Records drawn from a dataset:
--- START ---
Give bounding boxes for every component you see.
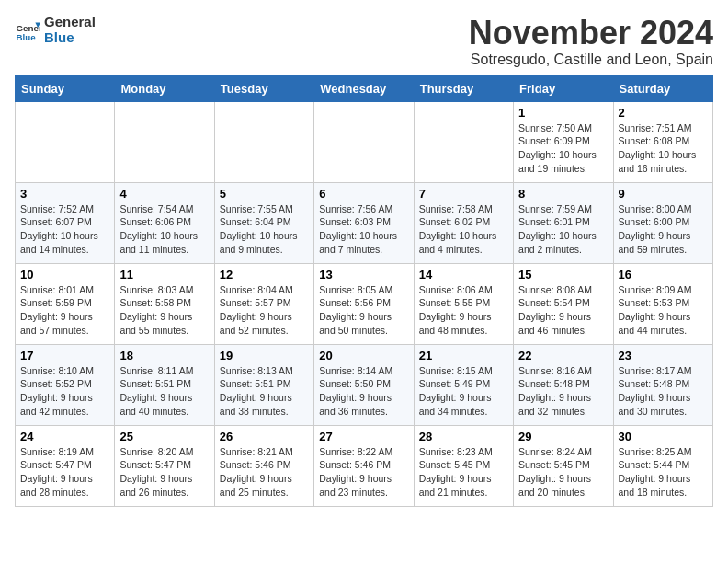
day-info: Sunrise: 7:50 AMSunset: 6:09 PMDaylight:… [518, 121, 608, 176]
day-info: Sunrise: 8:03 AMSunset: 5:58 PMDaylight:… [119, 283, 209, 338]
day-info: Sunrise: 7:56 AMSunset: 6:03 PMDaylight:… [319, 202, 408, 257]
col-friday: Friday [514, 75, 613, 101]
calendar-cell: 29Sunrise: 8:24 AMSunset: 5:45 PMDayligh… [514, 425, 613, 506]
day-info: Sunrise: 7:52 AMSunset: 6:07 PMDaylight:… [20, 202, 109, 257]
day-info: Sunrise: 8:09 AMSunset: 5:53 PMDaylight:… [619, 283, 708, 338]
day-number: 1 [518, 106, 608, 120]
day-info: Sunrise: 8:24 AMSunset: 5:45 PMDaylight:… [518, 445, 608, 500]
day-info: Sunrise: 8:04 AMSunset: 5:57 PMDaylight:… [220, 283, 309, 338]
day-info: Sunrise: 7:58 AMSunset: 6:02 PMDaylight:… [419, 202, 508, 257]
day-info: Sunrise: 8:00 AMSunset: 6:00 PMDaylight:… [619, 202, 708, 257]
logo-blue-text: Blue [44, 29, 74, 45]
day-info: Sunrise: 8:08 AMSunset: 5:54 PMDaylight:… [518, 283, 608, 338]
col-thursday: Thursday [414, 75, 513, 101]
month-title: November 2024 [469, 15, 713, 52]
day-number: 25 [119, 430, 209, 443]
calendar-cell [214, 101, 313, 182]
day-number: 10 [20, 268, 109, 282]
day-info: Sunrise: 8:10 AMSunset: 5:52 PMDaylight:… [20, 364, 109, 419]
calendar-cell: 22Sunrise: 8:16 AMSunset: 5:48 PMDayligh… [514, 344, 613, 425]
logo-icon: General Blue [15, 17, 40, 43]
svg-text:Blue: Blue [16, 31, 36, 41]
calendar-cell: 17Sunrise: 8:10 AMSunset: 5:52 PMDayligh… [16, 344, 115, 425]
day-number: 18 [119, 349, 209, 362]
day-info: Sunrise: 8:22 AMSunset: 5:46 PMDaylight:… [319, 445, 408, 500]
calendar-cell: 3Sunrise: 7:52 AMSunset: 6:07 PMDaylight… [16, 182, 115, 263]
day-info: Sunrise: 8:17 AMSunset: 5:48 PMDaylight:… [619, 364, 708, 419]
day-number: 9 [619, 187, 708, 201]
calendar-cell: 8Sunrise: 7:59 AMSunset: 6:01 PMDaylight… [514, 182, 613, 263]
day-number: 29 [518, 430, 608, 443]
calendar-cell: 1Sunrise: 7:50 AMSunset: 6:09 PMDaylight… [514, 101, 613, 182]
day-info: Sunrise: 8:05 AMSunset: 5:56 PMDaylight:… [319, 283, 408, 338]
day-number: 2 [619, 106, 708, 120]
week-row-4: 17Sunrise: 8:10 AMSunset: 5:52 PMDayligh… [16, 344, 713, 425]
location-title: Sotresgudo, Castille and Leon, Spain [469, 52, 713, 68]
page-header: General Blue General Blue November 2024 … [15, 15, 713, 68]
day-number: 23 [619, 349, 708, 362]
calendar-cell: 9Sunrise: 8:00 AMSunset: 6:00 PMDaylight… [613, 182, 712, 263]
day-number: 27 [319, 430, 408, 443]
day-number: 28 [419, 430, 508, 443]
calendar-table: Sunday Monday Tuesday Wednesday Thursday… [15, 75, 713, 507]
calendar-cell: 16Sunrise: 8:09 AMSunset: 5:53 PMDayligh… [613, 263, 712, 344]
day-info: Sunrise: 8:19 AMSunset: 5:47 PMDaylight:… [20, 445, 109, 500]
calendar-header-row: Sunday Monday Tuesday Wednesday Thursday… [16, 75, 713, 101]
calendar-cell: 30Sunrise: 8:25 AMSunset: 5:44 PMDayligh… [613, 425, 712, 506]
day-number: 13 [319, 268, 408, 282]
calendar-cell: 23Sunrise: 8:17 AMSunset: 5:48 PMDayligh… [613, 344, 712, 425]
col-monday: Monday [115, 75, 214, 101]
logo-general-text: General [44, 14, 96, 29]
calendar-cell: 11Sunrise: 8:03 AMSunset: 5:58 PMDayligh… [115, 263, 214, 344]
day-info: Sunrise: 8:15 AMSunset: 5:49 PMDaylight:… [419, 364, 508, 419]
day-number: 11 [119, 268, 209, 282]
calendar-cell: 20Sunrise: 8:14 AMSunset: 5:50 PMDayligh… [314, 344, 414, 425]
day-info: Sunrise: 8:11 AMSunset: 5:51 PMDaylight:… [119, 364, 209, 419]
col-tuesday: Tuesday [214, 75, 313, 101]
day-info: Sunrise: 8:13 AMSunset: 5:51 PMDaylight:… [220, 364, 309, 419]
calendar-cell [115, 101, 214, 182]
day-info: Sunrise: 8:06 AMSunset: 5:55 PMDaylight:… [419, 283, 508, 338]
day-number: 21 [419, 349, 508, 362]
day-info: Sunrise: 8:23 AMSunset: 5:45 PMDaylight:… [419, 445, 508, 500]
day-number: 7 [419, 187, 508, 201]
title-area: November 2024 Sotresgudo, Castille and L… [469, 15, 713, 68]
day-number: 5 [220, 187, 309, 201]
day-info: Sunrise: 7:51 AMSunset: 6:08 PMDaylight:… [619, 121, 708, 176]
calendar-cell: 28Sunrise: 8:23 AMSunset: 5:45 PMDayligh… [414, 425, 513, 506]
day-info: Sunrise: 8:14 AMSunset: 5:50 PMDaylight:… [319, 364, 408, 419]
day-info: Sunrise: 8:25 AMSunset: 5:44 PMDaylight:… [619, 445, 708, 500]
calendar-cell: 5Sunrise: 7:55 AMSunset: 6:04 PMDaylight… [214, 182, 313, 263]
day-number: 22 [518, 349, 608, 362]
week-row-5: 24Sunrise: 8:19 AMSunset: 5:47 PMDayligh… [16, 425, 713, 506]
calendar-cell: 24Sunrise: 8:19 AMSunset: 5:47 PMDayligh… [16, 425, 115, 506]
col-wednesday: Wednesday [314, 75, 414, 101]
calendar-cell: 25Sunrise: 8:20 AMSunset: 5:47 PMDayligh… [115, 425, 214, 506]
week-row-3: 10Sunrise: 8:01 AMSunset: 5:59 PMDayligh… [16, 263, 713, 344]
calendar-cell: 7Sunrise: 7:58 AMSunset: 6:02 PMDaylight… [414, 182, 513, 263]
day-number: 12 [220, 268, 309, 282]
day-number: 14 [419, 268, 508, 282]
day-info: Sunrise: 8:21 AMSunset: 5:46 PMDaylight:… [220, 445, 309, 500]
week-row-1: 1Sunrise: 7:50 AMSunset: 6:09 PMDaylight… [16, 101, 713, 182]
day-number: 3 [20, 187, 109, 201]
calendar-cell: 21Sunrise: 8:15 AMSunset: 5:49 PMDayligh… [414, 344, 513, 425]
col-saturday: Saturday [613, 75, 712, 101]
day-number: 6 [319, 187, 408, 201]
day-number: 20 [319, 349, 408, 362]
calendar-cell: 18Sunrise: 8:11 AMSunset: 5:51 PMDayligh… [115, 344, 214, 425]
day-number: 30 [619, 430, 708, 443]
day-number: 15 [518, 268, 608, 282]
day-info: Sunrise: 8:01 AMSunset: 5:59 PMDaylight:… [20, 283, 109, 338]
calendar-cell: 2Sunrise: 7:51 AMSunset: 6:08 PMDaylight… [613, 101, 712, 182]
day-number: 8 [518, 187, 608, 201]
calendar-cell: 10Sunrise: 8:01 AMSunset: 5:59 PMDayligh… [16, 263, 115, 344]
calendar-cell: 6Sunrise: 7:56 AMSunset: 6:03 PMDaylight… [314, 182, 414, 263]
calendar-cell: 12Sunrise: 8:04 AMSunset: 5:57 PMDayligh… [214, 263, 313, 344]
day-number: 26 [220, 430, 309, 443]
calendar-cell: 13Sunrise: 8:05 AMSunset: 5:56 PMDayligh… [314, 263, 414, 344]
day-info: Sunrise: 7:59 AMSunset: 6:01 PMDaylight:… [518, 202, 608, 257]
day-info: Sunrise: 8:20 AMSunset: 5:47 PMDaylight:… [119, 445, 209, 500]
day-number: 17 [20, 349, 109, 362]
calendar-cell [314, 101, 414, 182]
--- END ---
What you need to do: Wherever the word "Blue" appears in the records above, copy that line.

Reply:
logo-blue-text: Blue [44, 29, 74, 45]
logo-icon: General Blue [15, 17, 40, 43]
svg-text:Blue: Blue [16, 31, 36, 41]
page-header: General Blue General Blue November 2024 … [15, 15, 713, 68]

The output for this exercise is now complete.